After a significant decline in April due to "Liberation Day" tariffs, the market for artificial intelligence (AI) stocks has shown resilience, rebounding in May. Notably, established players like Nvidia are once again approaching their all-time highs, while Palantir has even achieved a new record. This renewed vigor comes as investors appear to set aside worries about a potential trade war or an impending recession, redirecting their focus toward the ongoing AI revolution. Big tech companies are heavily investing — to the tune of tens of billions of dollars — in new data centers to support AI initiatives, signaling the continued growth and importance of AI technologies.
Despite this overall positive trend, some AI stocks remain undervalued, presenting opportunities for savvy investors. Here we delve into two AI stocks that are worth considering as they trade at attractive prices following recent market fluctuations.
Amplitude
One AI stock that hasn’t garnered as much attention as it deserves is Amplitude (AMPL). This software-as-a-service (SaaS) company specializes in product analytics, and its profile diminished following a meteoric rise during the pandemic. As many businesses recalibrated their spending priorities, Amplitude witnessed a slowdown in growth.
However, the company has adeptly pivoted, expanding its platform to offer a comprehensive suite of tools that empower businesses to examine how their customers interact with their products. Their features include pop-up guides that facilitate user support and session replay technology, enabling companies to analyze user navigation paths within applications or websites.
A pivotal point for Amplitude is its upcoming launch of AI agents on June 10, aimed at providing actionable insights and suggesting improvements tailored to its clients’ needs.

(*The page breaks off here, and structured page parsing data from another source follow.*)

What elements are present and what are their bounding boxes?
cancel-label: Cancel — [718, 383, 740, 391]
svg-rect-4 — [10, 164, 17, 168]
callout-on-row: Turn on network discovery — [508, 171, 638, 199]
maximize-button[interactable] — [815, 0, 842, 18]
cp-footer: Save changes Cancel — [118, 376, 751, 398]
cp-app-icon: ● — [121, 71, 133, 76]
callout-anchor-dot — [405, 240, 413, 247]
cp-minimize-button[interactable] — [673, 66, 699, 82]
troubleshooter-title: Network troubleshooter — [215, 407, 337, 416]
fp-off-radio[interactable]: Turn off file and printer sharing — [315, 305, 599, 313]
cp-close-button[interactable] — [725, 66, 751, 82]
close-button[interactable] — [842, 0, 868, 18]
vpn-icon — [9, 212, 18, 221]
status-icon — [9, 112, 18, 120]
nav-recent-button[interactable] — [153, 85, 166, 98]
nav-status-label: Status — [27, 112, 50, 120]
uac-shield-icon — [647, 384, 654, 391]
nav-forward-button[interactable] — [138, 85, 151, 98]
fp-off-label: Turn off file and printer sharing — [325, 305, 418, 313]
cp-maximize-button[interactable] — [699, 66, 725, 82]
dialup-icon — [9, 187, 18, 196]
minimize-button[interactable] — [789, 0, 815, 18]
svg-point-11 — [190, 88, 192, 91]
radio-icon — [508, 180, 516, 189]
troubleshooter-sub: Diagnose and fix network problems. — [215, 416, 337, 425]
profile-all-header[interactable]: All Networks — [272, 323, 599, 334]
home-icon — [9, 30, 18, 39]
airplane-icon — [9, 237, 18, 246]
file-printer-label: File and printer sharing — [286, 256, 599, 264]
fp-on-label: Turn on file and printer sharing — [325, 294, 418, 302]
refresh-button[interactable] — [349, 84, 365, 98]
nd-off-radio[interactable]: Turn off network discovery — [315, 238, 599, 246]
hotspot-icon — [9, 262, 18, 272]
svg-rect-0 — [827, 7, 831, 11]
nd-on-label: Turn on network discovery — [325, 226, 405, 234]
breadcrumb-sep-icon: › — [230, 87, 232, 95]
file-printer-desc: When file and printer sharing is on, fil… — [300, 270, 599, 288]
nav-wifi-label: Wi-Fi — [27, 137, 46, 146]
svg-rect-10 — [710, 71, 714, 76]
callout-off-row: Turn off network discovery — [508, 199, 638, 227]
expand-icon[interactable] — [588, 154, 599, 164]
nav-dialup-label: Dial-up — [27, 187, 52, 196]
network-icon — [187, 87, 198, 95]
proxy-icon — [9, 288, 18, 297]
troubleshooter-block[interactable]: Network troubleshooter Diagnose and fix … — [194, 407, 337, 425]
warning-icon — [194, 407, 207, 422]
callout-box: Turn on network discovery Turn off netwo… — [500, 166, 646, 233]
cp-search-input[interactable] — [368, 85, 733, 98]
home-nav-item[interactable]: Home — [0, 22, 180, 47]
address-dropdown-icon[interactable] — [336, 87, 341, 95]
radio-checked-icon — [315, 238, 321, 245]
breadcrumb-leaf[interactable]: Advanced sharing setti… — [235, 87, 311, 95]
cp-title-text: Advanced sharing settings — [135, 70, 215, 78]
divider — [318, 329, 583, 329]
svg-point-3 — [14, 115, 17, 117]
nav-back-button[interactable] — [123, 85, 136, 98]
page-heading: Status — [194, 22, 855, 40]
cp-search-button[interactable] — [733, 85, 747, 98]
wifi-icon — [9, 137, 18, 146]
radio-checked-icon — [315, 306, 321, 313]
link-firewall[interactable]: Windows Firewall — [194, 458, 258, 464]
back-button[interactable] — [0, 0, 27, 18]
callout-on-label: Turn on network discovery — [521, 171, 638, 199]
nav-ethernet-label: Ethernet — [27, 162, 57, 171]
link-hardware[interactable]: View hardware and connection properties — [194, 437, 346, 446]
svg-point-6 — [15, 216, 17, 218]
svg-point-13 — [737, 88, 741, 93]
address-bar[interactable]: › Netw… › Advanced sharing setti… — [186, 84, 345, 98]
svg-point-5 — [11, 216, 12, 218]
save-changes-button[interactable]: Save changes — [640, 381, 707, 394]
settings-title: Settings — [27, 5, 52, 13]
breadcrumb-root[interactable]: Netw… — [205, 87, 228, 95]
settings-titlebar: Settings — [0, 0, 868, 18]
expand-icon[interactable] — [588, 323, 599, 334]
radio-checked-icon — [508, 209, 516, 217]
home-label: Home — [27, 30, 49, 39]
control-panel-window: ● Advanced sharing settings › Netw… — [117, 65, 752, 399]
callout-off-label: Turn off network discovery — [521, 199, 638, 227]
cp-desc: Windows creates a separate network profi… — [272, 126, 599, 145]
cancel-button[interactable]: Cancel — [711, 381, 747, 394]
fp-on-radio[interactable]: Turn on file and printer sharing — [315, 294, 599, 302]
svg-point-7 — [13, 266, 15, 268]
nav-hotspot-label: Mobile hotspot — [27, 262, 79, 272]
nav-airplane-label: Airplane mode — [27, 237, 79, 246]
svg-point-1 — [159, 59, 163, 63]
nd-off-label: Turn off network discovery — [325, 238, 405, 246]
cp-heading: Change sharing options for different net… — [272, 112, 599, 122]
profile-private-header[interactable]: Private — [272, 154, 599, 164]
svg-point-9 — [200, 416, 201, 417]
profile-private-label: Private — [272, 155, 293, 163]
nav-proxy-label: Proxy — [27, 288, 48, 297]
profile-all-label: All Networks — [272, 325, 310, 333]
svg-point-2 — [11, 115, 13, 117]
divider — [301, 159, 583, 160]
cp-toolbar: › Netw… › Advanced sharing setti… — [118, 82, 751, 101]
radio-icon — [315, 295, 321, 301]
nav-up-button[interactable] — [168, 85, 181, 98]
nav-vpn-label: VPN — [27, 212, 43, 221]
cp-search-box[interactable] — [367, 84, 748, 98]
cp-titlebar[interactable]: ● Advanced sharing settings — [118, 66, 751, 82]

This innovation not only streamlines the process for businesses to identify successful strategies but can also generate numerous website variants to determine which performs optimally.
Despite achieving gains this year, Amplitude’s stock is still significantly undervalued, currently down approximately 85% from its all-time high. With a market cap of just $1.6 billion, it competes with major players like Alphabet’s Google Analytics and Adobe Analytics. Should its new AI agents resonate well with clients, there is significant potential for market share growth.
Upstart
Similarly, Upstart (UPST) experienced a dramatic rise during the pandemic but faced a steep decline as interest rates increased and fears of an economic downturn took hold. Upstart is revolutionizing the credit evaluation landscape by utilizing AI to disrupt traditional FICO scores, and its innovative technology is focused on improving credit risk assessment.

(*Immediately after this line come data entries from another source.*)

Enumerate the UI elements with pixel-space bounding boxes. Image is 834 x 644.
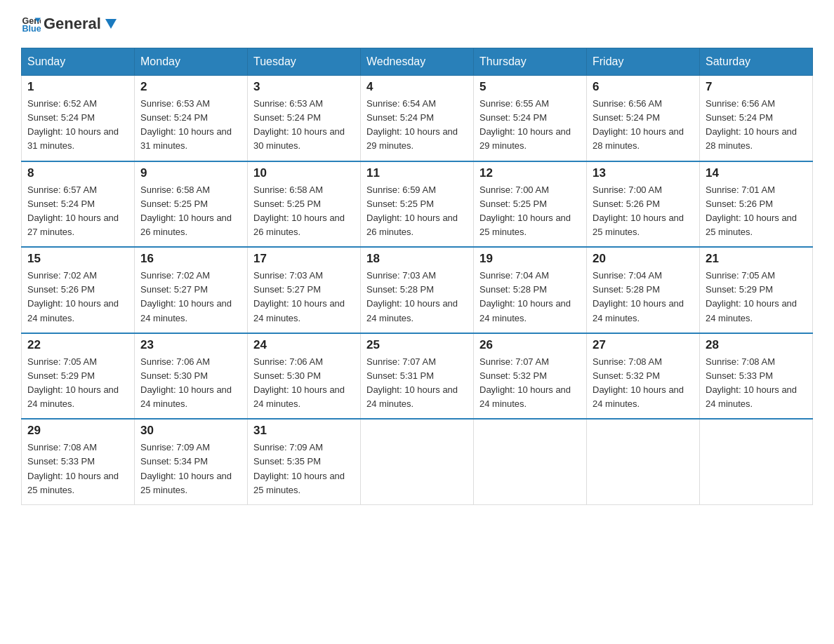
day-info: Sunrise: 7:06 AMSunset: 5:30 PMDaylight:…: [253, 355, 355, 412]
calendar-cell: 23 Sunrise: 7:06 AMSunset: 5:30 PMDaylig…: [135, 333, 248, 420]
day-number: 21: [706, 252, 807, 266]
calendar-cell: 20 Sunrise: 7:04 AMSunset: 5:28 PMDaylig…: [587, 247, 700, 333]
day-number: 5: [479, 80, 581, 94]
day-number: 16: [140, 252, 241, 266]
calendar-cell: 13 Sunrise: 7:00 AMSunset: 5:26 PMDaylig…: [587, 161, 700, 248]
day-number: 20: [593, 252, 694, 266]
week-row-2: 8 Sunrise: 6:57 AMSunset: 5:24 PMDayligh…: [22, 161, 813, 248]
day-number: 9: [140, 166, 241, 180]
day-number: 23: [140, 338, 241, 352]
logo: General Blue General: [21, 14, 118, 34]
header-saturday: Saturday: [700, 48, 813, 76]
day-number: 27: [593, 338, 694, 352]
calendar-cell: 15 Sunrise: 7:02 AMSunset: 5:26 PMDaylig…: [22, 247, 135, 333]
day-number: 24: [253, 338, 355, 352]
day-info: Sunrise: 7:07 AMSunset: 5:31 PMDaylight:…: [366, 355, 468, 412]
day-info: Sunrise: 6:52 AMSunset: 5:24 PMDaylight:…: [27, 97, 128, 154]
calendar-cell: 31 Sunrise: 7:09 AMSunset: 5:35 PMDaylig…: [248, 419, 361, 504]
day-info: Sunrise: 7:01 AMSunset: 5:26 PMDaylight:…: [706, 183, 807, 240]
day-number: 4: [366, 80, 468, 94]
day-number: 17: [253, 252, 355, 266]
calendar-cell: 17 Sunrise: 7:03 AMSunset: 5:27 PMDaylig…: [248, 247, 361, 333]
calendar-cell: 5 Sunrise: 6:55 AMSunset: 5:24 PMDayligh…: [474, 76, 587, 161]
day-info: Sunrise: 6:56 AMSunset: 5:24 PMDaylight:…: [706, 97, 807, 154]
header-row: SundayMondayTuesdayWednesdayThursdayFrid…: [22, 48, 813, 76]
day-number: 7: [706, 80, 807, 94]
day-info: Sunrise: 7:03 AMSunset: 5:28 PMDaylight:…: [366, 269, 468, 326]
week-row-1: 1 Sunrise: 6:52 AMSunset: 5:24 PMDayligh…: [22, 76, 813, 161]
day-info: Sunrise: 7:08 AMSunset: 5:32 PMDaylight:…: [593, 355, 694, 412]
day-info: Sunrise: 7:06 AMSunset: 5:30 PMDaylight:…: [140, 355, 241, 412]
header-monday: Monday: [135, 48, 248, 76]
svg-marker-3: [105, 19, 117, 29]
calendar-cell: 19 Sunrise: 7:04 AMSunset: 5:28 PMDaylig…: [474, 247, 587, 333]
day-info: Sunrise: 7:05 AMSunset: 5:29 PMDaylight:…: [706, 269, 807, 326]
day-info: Sunrise: 7:03 AMSunset: 5:27 PMDaylight:…: [253, 269, 355, 326]
day-number: 1: [27, 80, 128, 94]
day-info: Sunrise: 6:59 AMSunset: 5:25 PMDaylight:…: [366, 183, 468, 240]
calendar-cell: 2 Sunrise: 6:53 AMSunset: 5:24 PMDayligh…: [135, 76, 248, 161]
day-number: 6: [593, 80, 694, 94]
calendar-cell: 24 Sunrise: 7:06 AMSunset: 5:30 PMDaylig…: [248, 333, 361, 420]
calendar-cell: 12 Sunrise: 7:00 AMSunset: 5:25 PMDaylig…: [474, 161, 587, 248]
day-info: Sunrise: 7:09 AMSunset: 5:34 PMDaylight:…: [140, 441, 241, 497]
calendar-cell: 30 Sunrise: 7:09 AMSunset: 5:34 PMDaylig…: [135, 419, 248, 504]
day-number: 2: [140, 80, 241, 94]
day-info: Sunrise: 6:56 AMSunset: 5:24 PMDaylight:…: [593, 97, 694, 154]
header-friday: Friday: [587, 48, 700, 76]
day-info: Sunrise: 6:54 AMSunset: 5:24 PMDaylight:…: [366, 97, 468, 154]
header-thursday: Thursday: [474, 48, 587, 76]
week-row-5: 29 Sunrise: 7:08 AMSunset: 5:33 PMDaylig…: [22, 419, 813, 504]
day-info: Sunrise: 6:58 AMSunset: 5:25 PMDaylight:…: [140, 183, 241, 240]
calendar-cell: [474, 419, 587, 504]
day-number: 15: [27, 252, 128, 266]
day-info: Sunrise: 7:02 AMSunset: 5:26 PMDaylight:…: [27, 269, 128, 326]
calendar-cell: 14 Sunrise: 7:01 AMSunset: 5:26 PMDaylig…: [700, 161, 813, 248]
calendar-table: SundayMondayTuesdayWednesdayThursdayFrid…: [21, 48, 813, 505]
calendar-cell: 28 Sunrise: 7:08 AMSunset: 5:33 PMDaylig…: [700, 333, 813, 420]
day-info: Sunrise: 7:02 AMSunset: 5:27 PMDaylight:…: [140, 269, 241, 326]
day-number: 18: [366, 252, 468, 266]
header-tuesday: Tuesday: [248, 48, 361, 76]
day-info: Sunrise: 7:04 AMSunset: 5:28 PMDaylight:…: [593, 269, 694, 326]
logo-triangle-icon: [102, 16, 118, 32]
day-info: Sunrise: 7:07 AMSunset: 5:32 PMDaylight:…: [479, 355, 581, 412]
day-info: Sunrise: 7:08 AMSunset: 5:33 PMDaylight:…: [27, 441, 128, 497]
week-row-4: 22 Sunrise: 7:05 AMSunset: 5:29 PMDaylig…: [22, 333, 813, 420]
day-number: 29: [27, 424, 128, 438]
week-row-3: 15 Sunrise: 7:02 AMSunset: 5:26 PMDaylig…: [22, 247, 813, 333]
calendar-cell: 3 Sunrise: 6:53 AMSunset: 5:24 PMDayligh…: [248, 76, 361, 161]
day-number: 14: [706, 166, 807, 180]
day-number: 3: [253, 80, 355, 94]
calendar-cell: 8 Sunrise: 6:57 AMSunset: 5:24 PMDayligh…: [22, 161, 135, 248]
day-number: 28: [706, 338, 807, 352]
day-info: Sunrise: 7:00 AMSunset: 5:26 PMDaylight:…: [593, 183, 694, 240]
day-info: Sunrise: 6:53 AMSunset: 5:24 PMDaylight:…: [140, 97, 241, 154]
calendar-cell: 6 Sunrise: 6:56 AMSunset: 5:24 PMDayligh…: [587, 76, 700, 161]
day-number: 12: [479, 166, 581, 180]
calendar-cell: 1 Sunrise: 6:52 AMSunset: 5:24 PMDayligh…: [22, 76, 135, 161]
calendar-cell: 9 Sunrise: 6:58 AMSunset: 5:25 PMDayligh…: [135, 161, 248, 248]
day-info: Sunrise: 7:04 AMSunset: 5:28 PMDaylight:…: [479, 269, 581, 326]
day-number: 11: [366, 166, 468, 180]
logo-icon: General Blue: [21, 14, 41, 34]
calendar-cell: 25 Sunrise: 7:07 AMSunset: 5:31 PMDaylig…: [361, 333, 474, 420]
calendar-cell: [700, 419, 813, 504]
calendar-cell: 10 Sunrise: 6:58 AMSunset: 5:25 PMDaylig…: [248, 161, 361, 248]
calendar-cell: 16 Sunrise: 7:02 AMSunset: 5:27 PMDaylig…: [135, 247, 248, 333]
calendar-cell: 7 Sunrise: 6:56 AMSunset: 5:24 PMDayligh…: [700, 76, 813, 161]
calendar-cell: 26 Sunrise: 7:07 AMSunset: 5:32 PMDaylig…: [474, 333, 587, 420]
header-sunday: Sunday: [22, 48, 135, 76]
logo-general-text: General: [44, 15, 118, 32]
day-info: Sunrise: 7:09 AMSunset: 5:35 PMDaylight:…: [253, 441, 355, 497]
header-wednesday: Wednesday: [361, 48, 474, 76]
day-info: Sunrise: 7:08 AMSunset: 5:33 PMDaylight:…: [706, 355, 807, 412]
day-number: 31: [253, 424, 355, 438]
day-number: 30: [140, 424, 241, 438]
day-info: Sunrise: 7:05 AMSunset: 5:29 PMDaylight:…: [27, 355, 128, 412]
calendar-cell: 29 Sunrise: 7:08 AMSunset: 5:33 PMDaylig…: [22, 419, 135, 504]
day-number: 10: [253, 166, 355, 180]
day-number: 22: [27, 338, 128, 352]
calendar-cell: 4 Sunrise: 6:54 AMSunset: 5:24 PMDayligh…: [361, 76, 474, 161]
day-info: Sunrise: 6:58 AMSunset: 5:25 PMDaylight:…: [253, 183, 355, 240]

One of the most promising breakthroughs for Upstart is its Model 18, capable of making up to one million predictions per credit applicant. This advanced assessment model not only reduces defaults but also increases approvals while managing risk effectively. The impact of this technology is evident in the company’s financial performance; recently, Upstart improved its conversion rate from 14% to 19.1%, facilitating a remarkable 67% increase in revenue to $213 million in the first quarter. On top of that, adjusted EBITDA surged to $42.6 million, marking a turnaround from a previous loss.

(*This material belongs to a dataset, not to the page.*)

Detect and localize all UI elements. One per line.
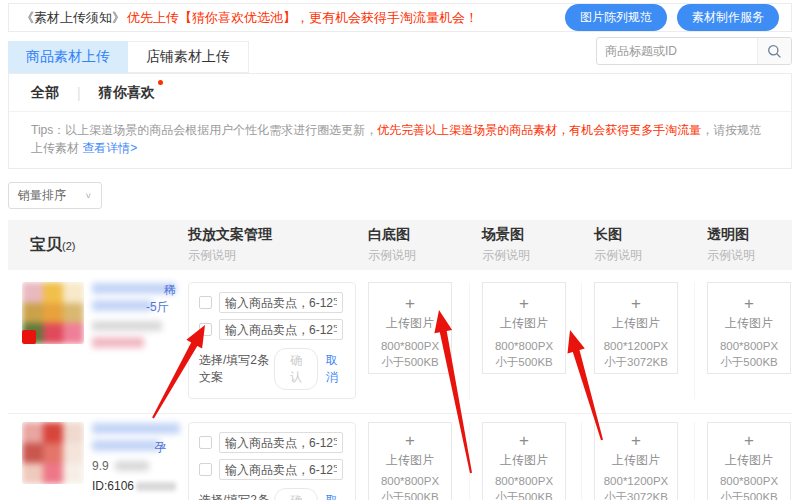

Upstart is also diversifying its service offerings, further bolstering growth. The company is ramping up business in both the auto and home loan markets, achieving remarkable year-over-year growth of fivefold in auto loan originations and sixfold in home loan originations. Despite recovering somewhat since its post-pandemic lows, Upstart’s stock is down approximately 44% from its 52-week high and 87% from its all-time highs.
As the benefits of its AI technology become apparent, Upstart is positioned as a compelling opportunity for investors looking to buy on the dip.
Conclusion
The landscape of AI stocks continues to evolve, driven by substantial investments and advancements in technology. Both Amplitude and Upstart exemplify the potential for growth and recovery in this evolving market, despite their current undervalued status. Investors looking to capitalize on the ongoing AI boom would do well to consider these two stocks that represent a blend of innovation and promising financial results. As the future of AI unfolds, these companies may not only recover but thrive in a competitive environment increasingly reliant on intelligent technology.
Investors should keep a close eye on these AI stocks as they develop and innovate, particularly in light of the strong implications for businesses now and in the future. Whether memories of past economic uncertainties linger or not, the current market sentiment shines a light on the bright prospects ahead for AI-driven solutions.